B1 Among the parameters already mentioned, rotation speed, greatly influences the proper cell attachment. A higher re-suspension of the MCs in the culture medium might be seen in result of High speeds (80 r/min), however both MC integrity and cell viability were reduced, which are important parameters, therefore, the lower speed (40 r/ min) was chosen. Previously it was mentioned that Micro-Carriers are influenced by the speed [21, 22]. According to previous reports speeds around 40 and 60 r/min give a highest level of proliferation for Vero cells on Cytodex MC, it’s clear that speeds higher or lower than this limit, reduces the quantity of the proliferating cells [25, 26]. At higher speeds of rotation, cells can be damaged by collisions during agitation, and that’s why high speeds must be avoided [27]. As soon as the influence of speed was found out, the dynamic and static conditions were compared in the initial cell seeding on the MCs. In result very prominent and important differences were discovered. Within the first 3 days, there were no significant increase in the number of cells, in the HA-MCs and GEL/HA-MCs in static cultures. On the other side, CTRL-MCs in static conditions shoed a good proliferation, and that’s due to the fact that the surface of the MCs is optimized for anchorage-dependent cells for a better attachment and proliferation to increase in number [B1].

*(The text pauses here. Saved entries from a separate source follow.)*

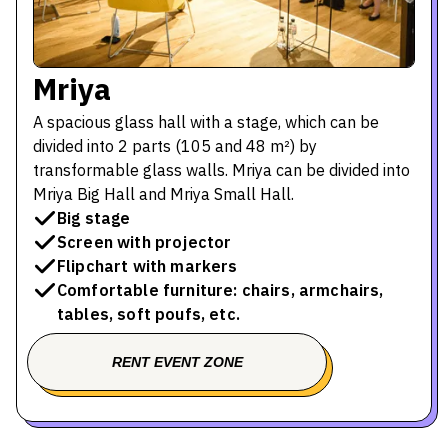
Mriya
A spacious glass hall with a stage, which can be
divided into 2 parts (105 and 48 m²) by
transformable glass walls. Mriya can be divided into
Mriya Big Hall and Mriya Small Hall.
Big stage
Screen with projector
Flipchart with markers
Comfortable furniture: chairs, armchairs,
tables, soft poufs, etc.
RENT EVENT ZONE
BOOK A TOUR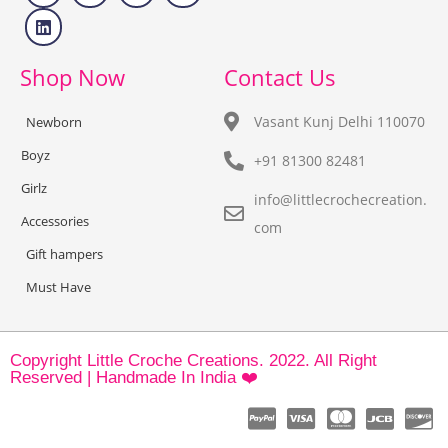
Shop Now
Contact Us
Vasant Kunj Delhi 110070
Newborn
Boyz
+91 81300 82481
Girlz
info@littlecrochecreation.
Accessories
com
Gift hampers
Must Have
Copyright Little Croche Creations. 2022. All Right
Reserved | Handmade In India ❤️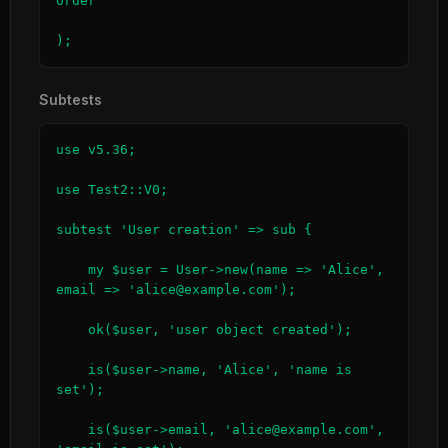
order'

);
Subtests
use v5.36;

use Test2::V0;

subtest 'User creation' => sub {

    my $user = User->new(name => 'Alice', 
email => 'alice@example.com');

    ok($user, 'user object created');

    is($user->name, 'Alice', 'name is 
set');

    is($user->email, 'alice@example.com', 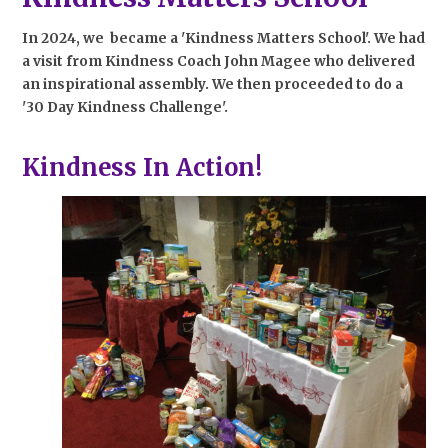
In 2024, we became a 'Kindness Matters School'. We had
a visit from Kindness Coach John Magee who delivered
an inspirational assembly. We then proceeded to do a
'30 Day Kindness Challenge'.
Kindness In Action!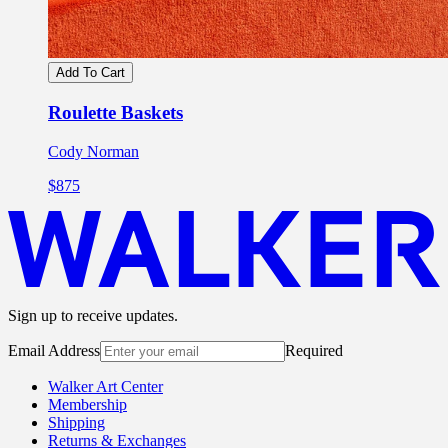
Add To Cart
Roulette Baskets
Cody Norman
$875
Sign up to receive updates.
Email Address
Required
Walker Art Center
Membership
Shipping
Returns & Exchanges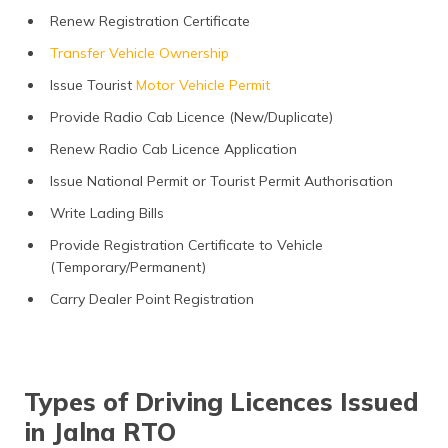
Renew Registration Certificate
Transfer Vehicle Ownership
Issue Tourist
Motor Vehicle Permit
Provide Radio Cab Licence (New/Duplicate)
Renew Radio Cab Licence Application
Issue National Permit or Tourist Permit Authorisation
Write Lading Bills
Provide Registration Certificate to Vehicle
(Temporary/Permanent)
Carry Dealer Point Registration
Types of Driving Licences Issued
in Jalna RTO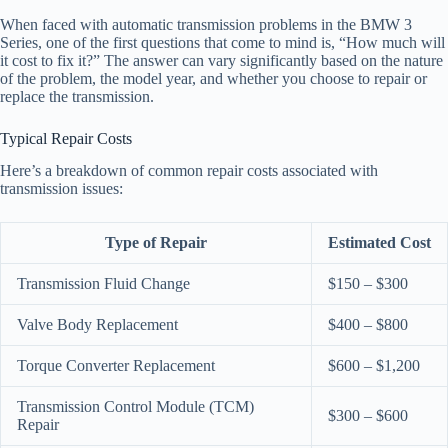
When faced with automatic transmission problems in the BMW 3
Series, one of the first questions that come to mind is, “How much will
it cost to fix it?” The answer can vary significantly based on the nature
of the problem, the model year, and whether you choose to repair or
replace the transmission.
Typical Repair Costs
Here’s a breakdown of common repair costs associated with
transmission issues:
Type of Repair
Estimated Cost
Transmission Fluid Change
$150 – $300
Valve Body Replacement
$400 – $800
Torque Converter Replacement
$600 – $1,200
Transmission Control Module (TCM)
$300 – $600
Repair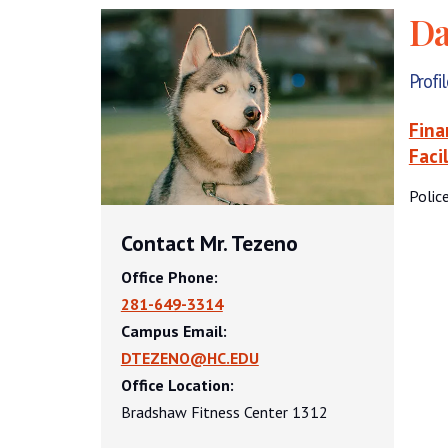
Da
Profi
Fina
Faci
Polic
Contact Mr. Tezeno
Office Phone:
281-649-3314
Campus Email:
DTEZENO@HC.EDU
Office Location:
Bradshaw Fitness Center 1312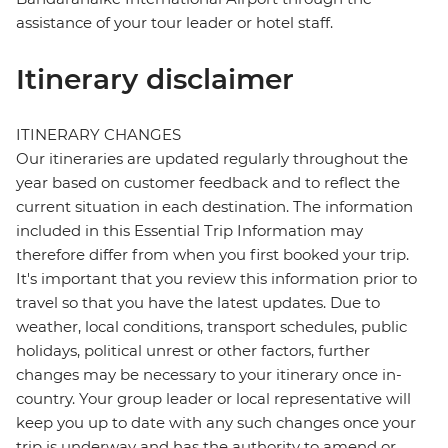
assistance of your tour leader or hotel staff.
Itinerary disclaimer
ITINERARY CHANGES
Our itineraries are updated regularly throughout the
year based on customer feedback and to reflect the
current situation in each destination. The information
included in this Essential Trip Information may
therefore differ from when you first booked your trip.
It's important that you review this information prior to
travel so that you have the latest updates. Due to
weather, local conditions, transport schedules, public
holidays, political unrest or other factors, further
changes may be necessary to your itinerary once in-
country. Your group leader or local representative will
keep you up to date with any such changes once your
trip is underway and has the authority to amend or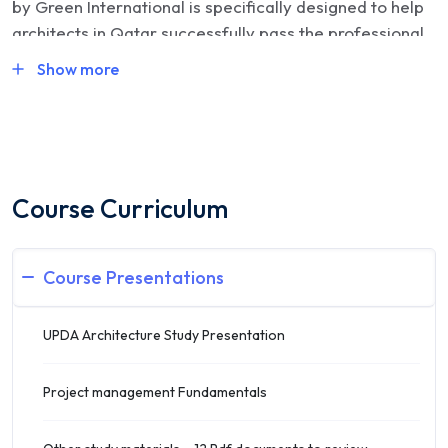
by Green International is specifically designed to help
architects in Qatar successfully pass the professional
licensing exam conducted by the Ministry of
Show more
Municipality and Environment (MME). This intensive
training program combines expert instruction, real
exam simulations, and complete licensing support to
ensure first-attempt success for architecture
professionals seeking Grade A, B, or C classification.
Course Curriculum
🎓
Course Format & Delivery
Course Presentations
Duration
: 30 hours of structured training
UPDA Architecture Study Presentation
Mode
: Live online via Zoom and/or in-person
sessions
Project management Fundamentals
Schedule
: Flexible evening batches (typically 7 PM –
10 PM, 3 days/week)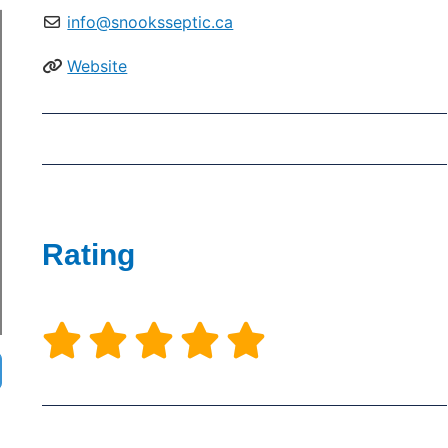
info@snooksseptic.ca
Website
Rating




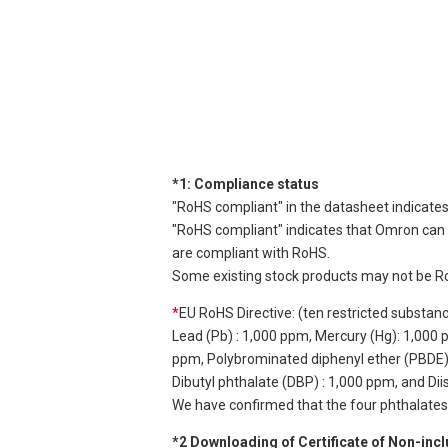
*1: Compliance status
"RoHS compliant" in the datasheet indicates
"RoHS compliant" indicates that Omron can d
are compliant with RoHS.
Some existing stock products may not be R
*
EU RoHS Directive: (ten restricted substan
Lead (Pb) : 1,000 ppm, Mercury (Hg): 1,000
ppm, Polybrominated diphenyl ether (PBDE) :
Dibutyl phthalate (DBP) : 1,000 ppm, and Di
We have confirmed that the four phthalates a
*2 Downloading of Certificate of Non-inc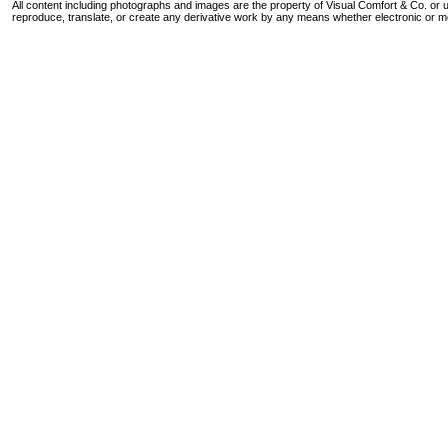
All content including photographs and images are the property of Visual Comfort & Co. or u
reproduce, translate, or create any derivative work by any means whether electronic or m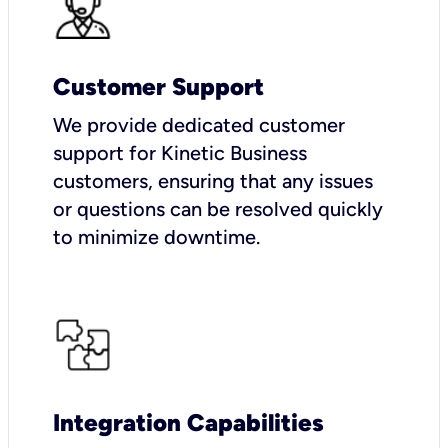
Customer Support
We provide dedicated customer
support for Kinetic Business
customers, ensuring that any issues
or questions can be resolved quickly
to minimize downtime.
Integration Capabilities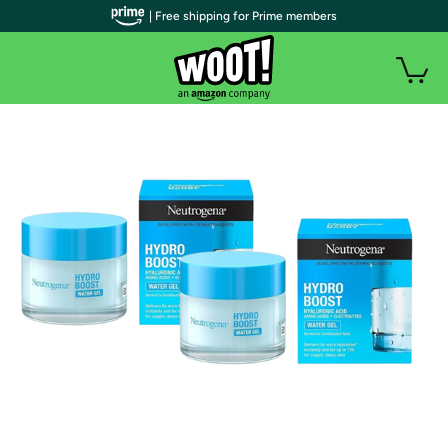
| Free shipping for Prime members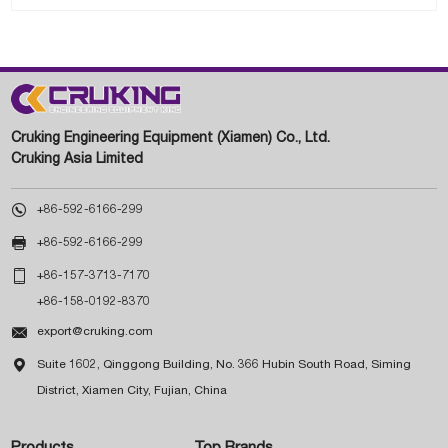
Cruking Engineering Equipment (Xiamen) Co., Ltd.
Cruking Asia Limited

+86-592-6166-299

+86-592-6166-299

+86-157-3713-7170
+86-158-0192-8370

export@cruking.com

Suite 1602, Qinggong Building, No. 366 Hubin South Road, Siming
District, Xiamen City, Fujian, China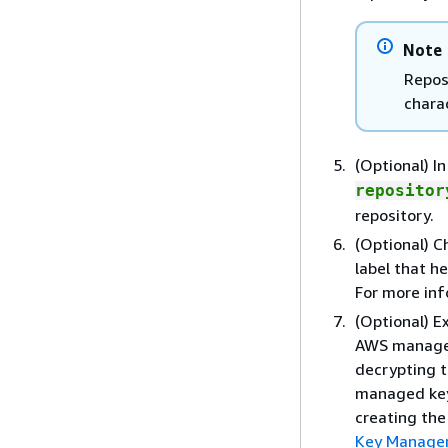
Note
Repos
chara
(Optional) I
repositor
repository.
(Optional) 
label that h
For more in
(Optional) 
AWS managed
decrypting t
managed key,
creating the
Key Managem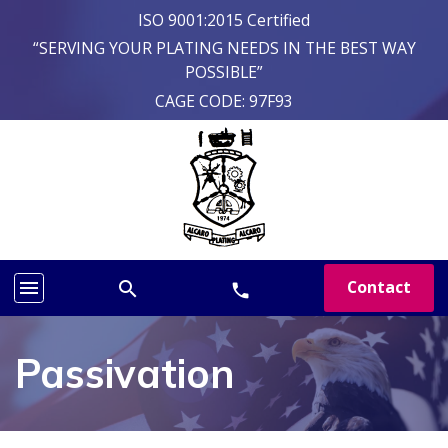
ISO 9001:2015 Certified
“SERVING YOUR PLATING NEEDS IN THE BEST WAY
POSSIBLE”
CAGE CODE: 97F93
menu
Contact
search
phone
Passivation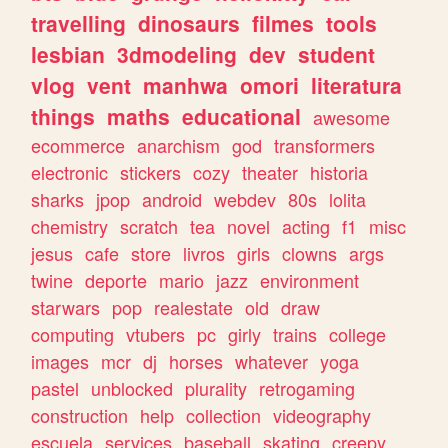
travelling
dinosaurs
filmes
tools
lesbian
3dmodeling
dev
student
vlog
vent
manhwa
omori
literatura
things
maths
educational
awesome
ecommerce
anarchism
god
transformers
electronic
stickers
cozy
theater
historia
sharks
jpop
android
webdev
80s
lolita
chemistry
scratch
tea
novel
acting
f1
misc
jesus
cafe
store
livros
girls
clowns
args
twine
deporte
mario
jazz
environment
starwars
pop
realestate
old
draw
computing
vtubers
pc
girly
trains
college
images
mcr
dj
horses
whatever
yoga
pastel
unblocked
plurality
retrogaming
construction
help
collection
videography
escuela
services
baseball
skating
creepy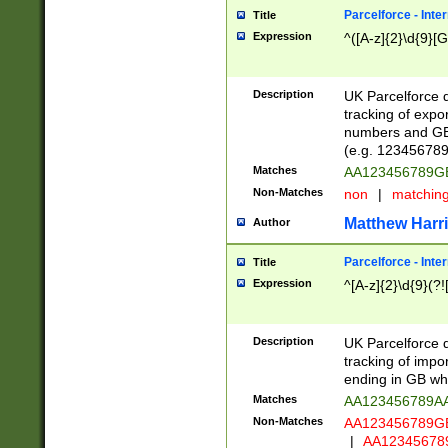
Parcelforce - Inte
Title
Expression
^([A-z]{2}\d{9}[G
Description
UK Parcelforce d
tracking of expo
numbers and GB
(e.g. 123456789
Matches
AA123456789
Non-Matches
non
|
matchin
Matthew Harr
Author
Parcelforce - Inte
Title
Expression
^[A-z]{2}\d{9}(?!
Description
UK Parcelforce d
tracking of impo
ending in GB whi
Matches
AA123456789A
Non-Matches
AA123456789
|
AA12345678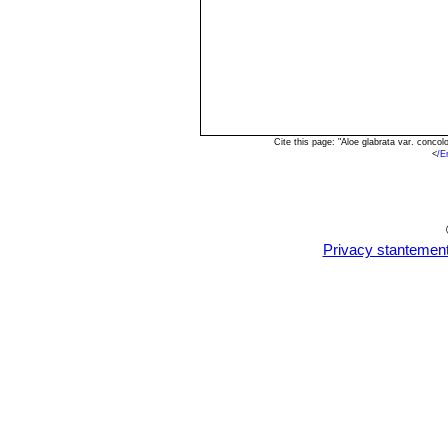
Cite this page: "Aloe glabrata var. conc
<
/E
Privacy stantemen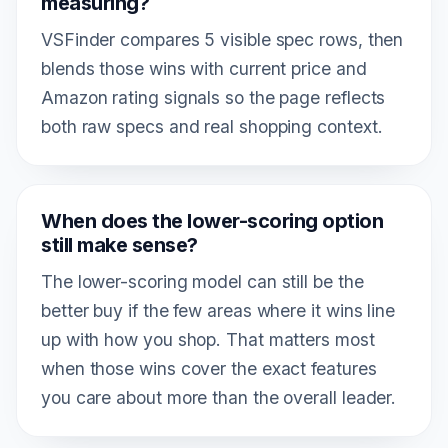
measuring?
VSFinder compares 5 visible spec rows, then
blends those wins with current price and
Amazon rating signals so the page reflects
both raw specs and real shopping context.
When does the lower-scoring option
still make sense?
The lower-scoring model can still be the
better buy if the few areas where it wins line
up with how you shop. That matters most
when those wins cover the exact features
you care about more than the overall leader.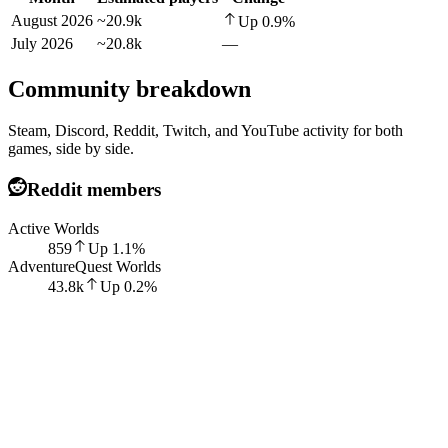
August 2026
~20.9k
Up
0.9
%
July 2026
~20.8k
—
Community breakdown
Steam, Discord, Reddit, Twitch, and YouTube activity for both
games, side by side.
Reddit members
Active Worlds
859
Up
1.1
%
AdventureQuest Worlds
43.8k
Up
0.2
%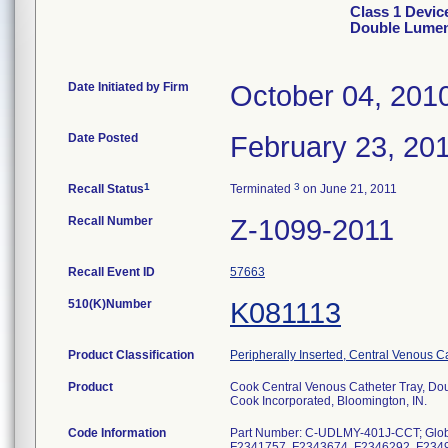
Class 1 Devic
Double Lumen
Date Initiated by Firm
October 04, 201
Date Posted
February 23, 20
1
3
Recall Status
Terminated
on June 21, 2011
Recall Number
Z-1099-2011
Recall Event ID
57663
510(K)Number
K081113
Product Classification
Peripherally Inserted, Central Venous C
Product
Cook Central Venous Catheter Tray, Do
Cook Incorporated, Bloomington, IN.
Code Information
Part Number: C-UDLMY-401J-CCT; Glob
F2341757, F2343674, F2346292, F234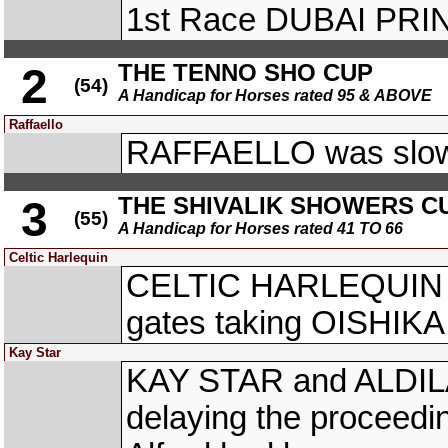
1st Race DUBAI PRI
THE TENNO SHO CUP
2
(54)
A Handicap for Horses rated 95 & ABOVE
Raffaello
RAFFAELLO was slow 
THE SHIVALIK SHOWERS C
3
(55)
A Handicap for Horses rated 41 TO 66
Celtic Harlequin
CELTIC HARLEQUIN (dr
gates taking OISHIKA 
Kay Star
KAY STAR and ALDILA a
delaying the proceedin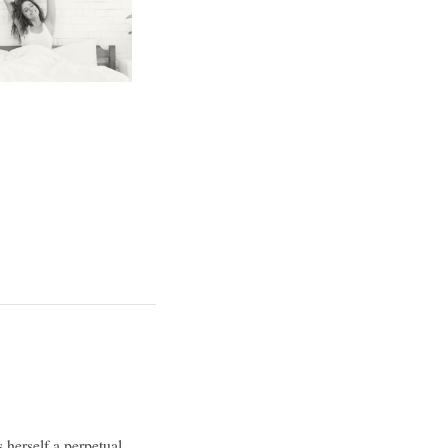
 herself a perpetual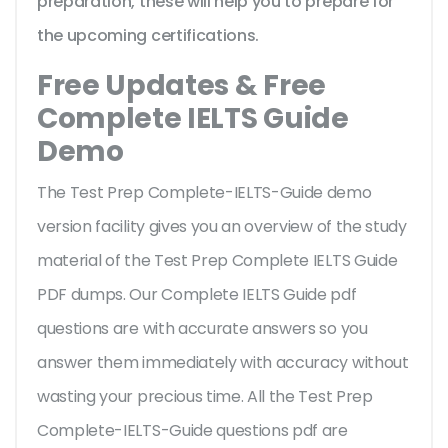
preparation, these will help you to prepare for
the upcoming certifications.
Free Updates & Free
Complete IELTS Guide
Demo
The Test Prep Complete-IELTS-Guide demo
version facility gives you an overview of the
study
material of the Test Prep Complete IELTS Guide
PDF dumps. Our Complete IELTS Guide pdf
questions are with accurate answers so you
answer them immediately with accuracy without
wasting your precious time. All the Test Prep
Complete-IELTS-Guide questions pdf are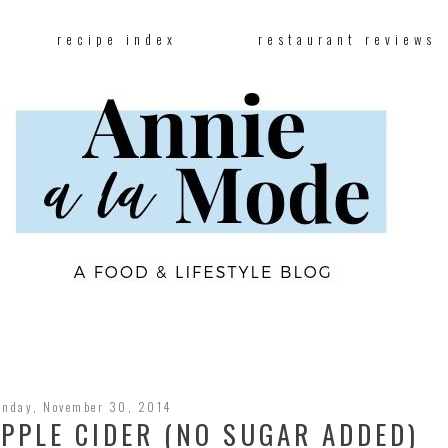
recipe index
restaurant reviews
unday, November 30, 2014
PPLE CIDER (NO SUGAR ADDED)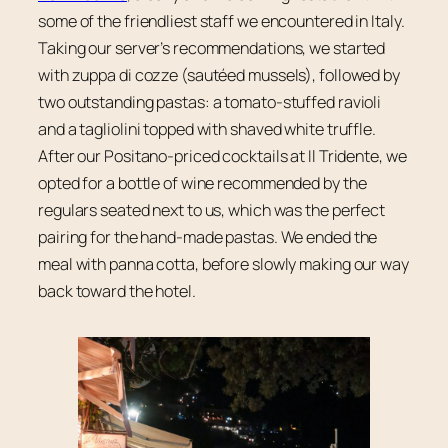
some of the friendliest staff we encountered in Italy.
Taking our server’s recommendations, we started
with zuppa di cozze (sautéed mussels), followed by
two outstanding pastas: a tomato-stuffed ravioli
and a tagliolini topped with shaved white truffle.
After our Positano-priced cocktails at Il Tridente, we
opted for a bottle of wine recommended by the
regulars seated next to us, which was the perfect
pairing for the hand-made pastas. We ended the
meal with panna cotta, before slowly making our way
back toward the hotel.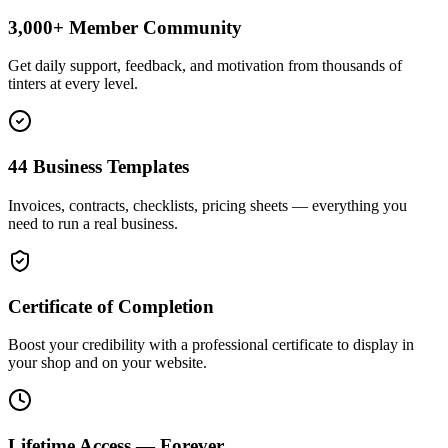
3,000+ Member Community
Get daily support, feedback, and motivation from thousands of
tinters at every level.
44 Business Templates
Invoices, contracts, checklists, pricing sheets — everything you
need to run a real business.
Certificate of Completion
Boost your credibility with a professional certificate to display in
your shop and on your website.
Lifetime Access — Forever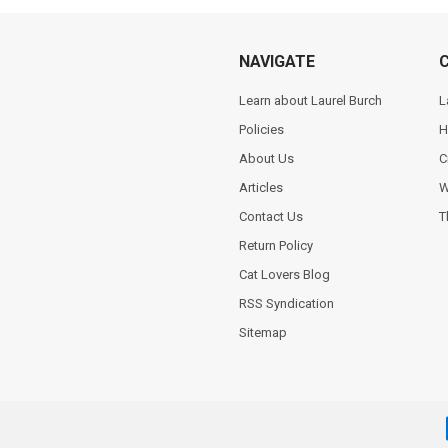
NAVIGATE
Learn about Laurel Burch
L
Policies
H
About Us
C
Articles
W
Contact Us
T
Return Policy
Cat Lovers Blog
RSS Syndication
Sitemap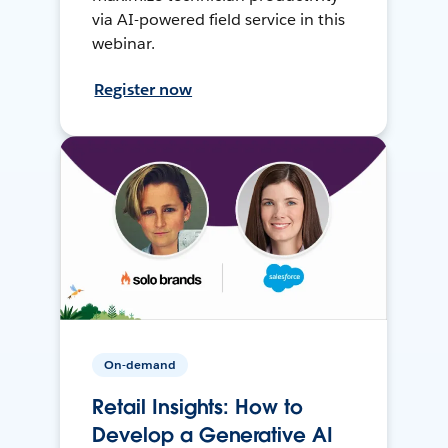
via AI-powered field service in this
webinar.
Register now
On-demand
Retail Insights: How to
Develop a Generative AI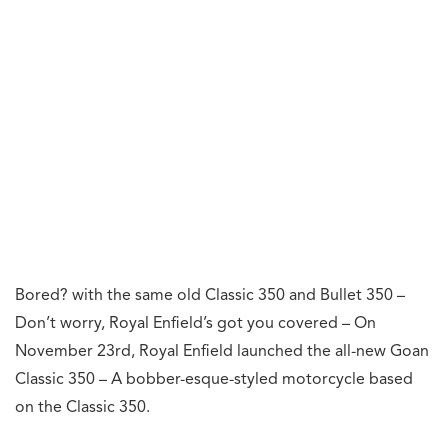
Bored? with the same old Classic 350 and Bullet 350 –
Don’t worry, Royal Enfield’s got you covered – On
November 23rd, Royal Enfield launched the all-new Goan
Classic 350 – A bobber-esque-styled motorcycle based
on the Classic 350.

The proliferation of cell on low-temperature calcium phosphates is low, and it’s known that it’s due to surface chemistry and exceeding the roughness of the surface [13, 14, 28–30]. Usually there is a latent delay in proliferation and the quantity of the materials and cells is low at short intervals. Therefore to improve the physio-chemical and biological properties of the CPC, the polymeric additives such as gelatin is added [31]. Therefore, in the long-term and even when the system was subjected to gentle agitation periods, it was noticed that the MC aggregated among them. Within 1st and 2nd weeks the clusters of MC with high amounts of cells were formed. It was a successful result as the surface of the MC was confluence by cells. Controlling different conditions of the culture can help to control the level of aggregation. They are intensity of mixing [32, 33], tension of oxygen [34], and duration of culture [33]. MC’s suspension efficiency and efficacy is highly affected by their composition. During the stirring periods the CTRL-MCs were easily suspended, which allowed the close interaction of the MCs and cells. As the agitation is over, both precipitated and sedimented, and remained in static for a while, and the MCs and the cells were attached. On the other hand, the MCs containing HA were partially suspended within the primary stages of the culture. Therefore, at each stirring cycle the cells, which were not attached to the MCs, were re-suspended, therefore in comparison to the static culture, their chance to attach to the MCs was highly increased. In result, the denser HA-MCs and GEL/ HA-MCs during the spinner flask culture were partially suspended.
Conclusion:
Using dynamic spinner flask culture in comparison to static culture result to a higher rate of cell attachment and proliferation on the HA-containing MCs. The cell attachment and proliferation was improved by adding of gelatin in the HA-MC. After one week of dynamic culture, three-dimensional (3D) tissue engineering constructs were observed which contained MC, cells, and ECM proteins. It is necessary to do more researches in vivo implantation studies to prove the osteogenic potential of the micro-carriers and their future roles.